I'm writing a little ruby script to download emails from my IMAP server and put them in a Maildir structure. It's more of a learning exercise - I'm aware that there are working tools for this task, but they all seem a bit complicated in use.

Something strange I noticed is that Courier-IMAP seems to return INTERNALDATE in non-RFC822 (or RFC2822) compliant format:

irb(main):008:0> imap.uid_fetch(16860, 'INTERNALDATE')[0].attr['INTERNALDATE']
=> "01-Jun-2007 09:04:04 +0200"

That should have been "01 Jun 2007 09:04:04 +0200", with an optional "Fri, " in front (no dashes!).

This is probably a problem with the standard.

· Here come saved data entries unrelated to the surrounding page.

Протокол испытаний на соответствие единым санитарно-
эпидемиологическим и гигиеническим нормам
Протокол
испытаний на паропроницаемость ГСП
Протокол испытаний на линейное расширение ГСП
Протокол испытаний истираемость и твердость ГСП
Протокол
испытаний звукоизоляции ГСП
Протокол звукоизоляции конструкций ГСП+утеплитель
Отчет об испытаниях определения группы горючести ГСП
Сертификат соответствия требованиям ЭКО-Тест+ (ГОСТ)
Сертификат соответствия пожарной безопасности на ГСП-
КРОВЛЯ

While RFC 3501 (IMAP) does not say anything specific about the correct date format to use, it seems to implicitly reference RFC 2822 for that. It also contains examples in RFC2822 format. Another hint that writing good standards and specs is really hard.

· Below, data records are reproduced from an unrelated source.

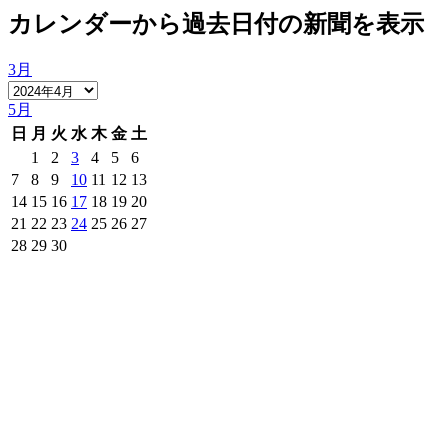
カレンダーから過去日付の新聞を表示
3月
5月
日
月
火
水
木
金
土
1
2
3
4
5
6
7
8
9
10
11
12
13
14
15
16
17
18
19
20
21
22
23
24
25
26
27
28
29
30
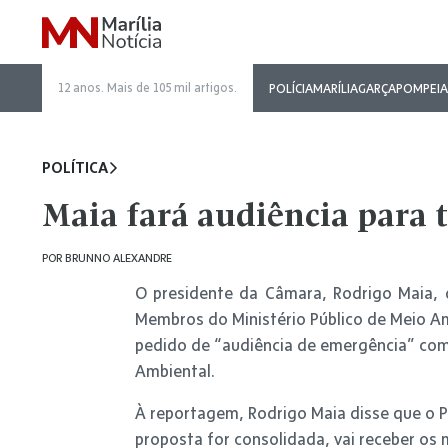
12 anos. Mais de 105 mil artigos.
POLÍCIA
MARÍLIA
GARÇA
POMPEIA
POLÍTICA
Maia fará audiência para 
POR
BRUNNO ALEXANDRE
O presidente da Câmara, Rodrigo Maia, 
Membros do Ministério Público de Meio Am
pedido de “audiência de emergência” com 
Ambiental.
À reportagem, Rodrigo Maia disse que o P
proposta for consolidada, vai receber os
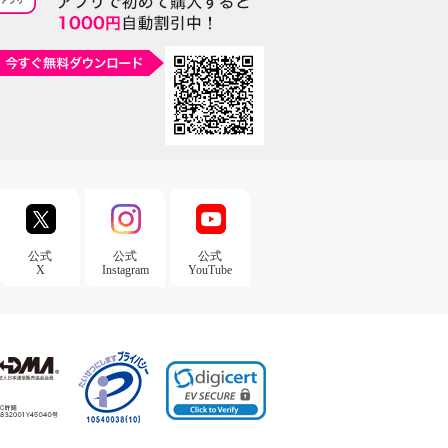
公式
公式
公式
X
Instagram
YouTube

Interesting thing: this does not seem to be a problem in reality. I.e. except for my little script, all Mail clients don't seem to bother and probably do some fuzzy parsing.

Wide Finder in Scala

Sept. 24, 2007, 10:42 p.m. — 4 comments

Tim Bray:

In my Finding Things chapter of Beautiful Code, the first complete program is a little Ruby script that reads the ongoing Apache logfile and figures out which articles have been fetched the most. It's a classic example of the culture, born in Awk, perfected in Perl, of getting useful work done by combining regular expressions and hash tables. I want to figure out how to write an equivalent program that runs fast on modern CPUs with low clock rates but many cores; this is the Wide Finder project.

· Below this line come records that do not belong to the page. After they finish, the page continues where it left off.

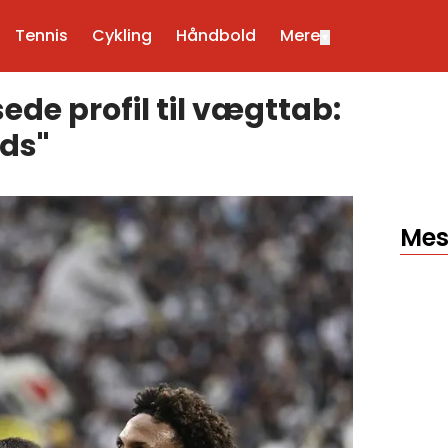
Tennis
Cykling
Håndbold
Mere
▼
de profil til vægttab:
ads"
Mes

So while it's probably most sensible to do this with some map/reduce library, I tried implementing it using Scala actors. I'm not a Scala programmer, and have no clue about the Actors library, so this code is probably totally wrong, inefficient etc. But at least I can learn something this way :-)

First the original Ruby script:

counts = {}
counts.default = 0

ARGF.each_line do |line|
  if line =~ %r{GET /ongoing/When/\\d\\d\\dx/(\\d\\d\\d\\d/\\d\\d/\\d\\d/[^ .]+) }
    counts[$1] += 1
  end
end

keys_by_count = counts.keys.sort { |a, b| counts[b] <=> counts[a] }
keys_by_count[0 .. 9].each do |key|
  puts "#{counts[key]}: #{key}"
end

Converted to Scala, that gives for the serial case:

object SerialAnalyzer extends Application {
  val pattern = Pattern.compile("GET /root/(\\\\d\\\\d\\\\d\\\\d/\\\\d\\\\d/\\\\d\\\\d/[^ .]+)")
  val reader = new BufferedReader(new FileReader("/Users/martin/tmp/log"))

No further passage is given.